**Your task**. At the line that holds "вашим банковским счетом. Удел", start repeating, and keep going exactly through the final line of the material; include both ends and skip the pictures.

___

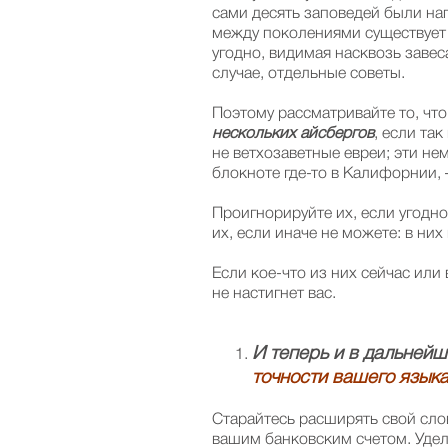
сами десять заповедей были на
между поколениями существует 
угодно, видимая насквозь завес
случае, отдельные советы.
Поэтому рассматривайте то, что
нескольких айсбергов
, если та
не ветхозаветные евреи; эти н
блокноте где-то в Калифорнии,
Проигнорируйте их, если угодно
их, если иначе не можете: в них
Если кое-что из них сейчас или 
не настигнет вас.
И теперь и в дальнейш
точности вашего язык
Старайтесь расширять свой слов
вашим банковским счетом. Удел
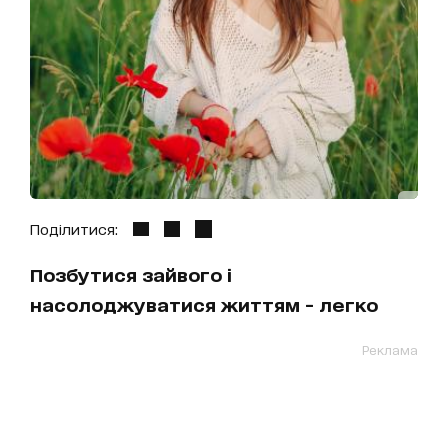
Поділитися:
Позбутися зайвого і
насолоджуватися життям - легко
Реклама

___

**Output below**.
вашим банковским счетом. Удел
Поділитися:
Позбутися зайвого і
насолоджуватися життям - легко
Реклама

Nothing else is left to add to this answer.